I created two bar plots for on time performance. The first compared performance for both airlines by city. The second compared on time performance by airline.

In order to create visually legible boxplots, I removed flight counts > 1000. This applied to airports in Seattle and Phoenix.

I also tried to facet a boxplot graphic highlight counts by flight status, city, and airline.
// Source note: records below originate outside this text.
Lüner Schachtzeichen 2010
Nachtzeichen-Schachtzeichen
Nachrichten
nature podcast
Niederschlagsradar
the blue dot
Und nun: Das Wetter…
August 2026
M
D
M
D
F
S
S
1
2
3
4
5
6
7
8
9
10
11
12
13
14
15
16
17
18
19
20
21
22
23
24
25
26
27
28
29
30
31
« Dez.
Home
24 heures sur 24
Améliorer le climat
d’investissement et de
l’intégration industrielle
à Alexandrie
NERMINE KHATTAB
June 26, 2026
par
However, the resulting form was not visually legible and, despite much effort, I was unable to improve it.

# Bar plot of on time performance by airline and city. 

(air_city%>%ggplot(aes(x=city, y=performance, fill=airline, alpha=.5))+geom_bar(stat="identity", position = position_dodge(width = .6))+
theme(axis.text.x= element_text(size=8))+
theme(axis.text.y = element_text(size=8))+ 
coord_flip()+
theme_bw()+
ggtitle("Figure 1. Performance of Two Airlines by City")+xlab("City")+ylab("On Time Performance(%)"))
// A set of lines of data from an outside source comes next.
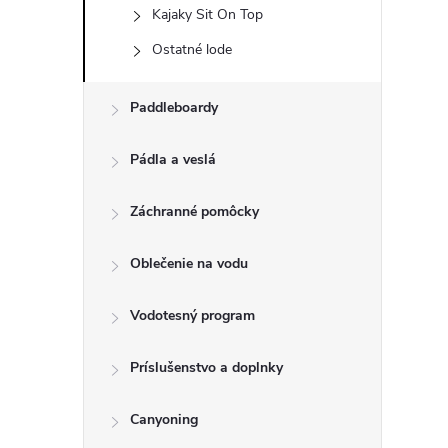
Kajaky Sit On Top
Ostatné lode
Paddleboardy
Pádla a veslá
Záchranné pomôcky
Oblečenie na vodu
Vodotesný program
Príslušenstvo a doplnky
Canyoning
# Bar plot of on time performance by airline. 

(air_overall%>%ggplot(aes(x=airline, y=performance))+geom_bar(stat="identity", width=0.5, color="blue", alpha=0.5)+
theme(axis.text.x= element_text(size=8))+
theme(axis.text.y = element_text(size=8))+ 
coord_flip()+
theme_bw()+
ggtitle("Figure 2. On Time Performance of Two Airlines")+xlab("Airline")+ylab("On Time Performance(%)"))

#Plot boxplots with outliers removed

(plot1 <- num%>%filter(Flight_Count<1000)%>%
    ggplot(aes(x=Airline, y=Flight_Count)) +
    geom_boxplot(alpha=.3, fill="blue")+
    theme(axis.text.x= element_text(size=8))+
    theme(axis.text.y = element_text(size=8))+ 
    coord_flip()+
    facet_grid(.~Flight_Status, space="free_x")+
    theme_bw()+
    ggtitle("Figure 3. Timeliness of Flights by Airline")+
    xlab("Airline")+
    ylab("Flight Count"))

(plot2 <- num%>%filter(Flight_Count<1000)%>%
    ggplot(aes(x=City, y=Flight_Count)) +
    geom_boxplot(alpha=.7, fill="blue")+
    theme(axis.text.x= element_text(size=8))+
    theme(axis.text.y = element_text(size=8))+   
    coord_flip()+
    facet_grid(.~Flight_Status)+
    theme_bw()+
    ggtitle("Figure 4. Timeliness of Flights by City")+xlab("City")+
    ylab("Flight Count"))

# Attempt to facet with facet_grid

(plot3 <- num%>%filter(Flight_Count<1000, City=="los_angeles"|City=="phoenix" )%>%
    ggplot(aes(x=Airline, y=Flight_Count))+
    geom_boxplot(alpha=.7, fill="blue")+
    facet_grid_paginate(City~Flight_Status,
    ncol=2, page=1, space="free_y")+
    theme_bw())

Step 5. Conclusions

The on-time performance of ALASKA exceeded AMWEST when compared on a city-by-city basis (Figure 1).

However, the overall on-time performance of AMWEST (89%) exceeded ALASKA (87%). See Figure 2.

I ascribe this discrepancy to the fact that the number of flights flown by AMWEST (n=7225) was almost double that of Alaska airlines (n=3775). And the majority of this difference was attributable to on-time flights by AMWEST to Phoenix (n=4840).

It is clear from this dataset that an aggregate measure of performance can lead to a different conclusion (AMWEST outperformed ALASKA) than when distributed measures of performance are analyzed individually (ALASKA outperformed AMWEST).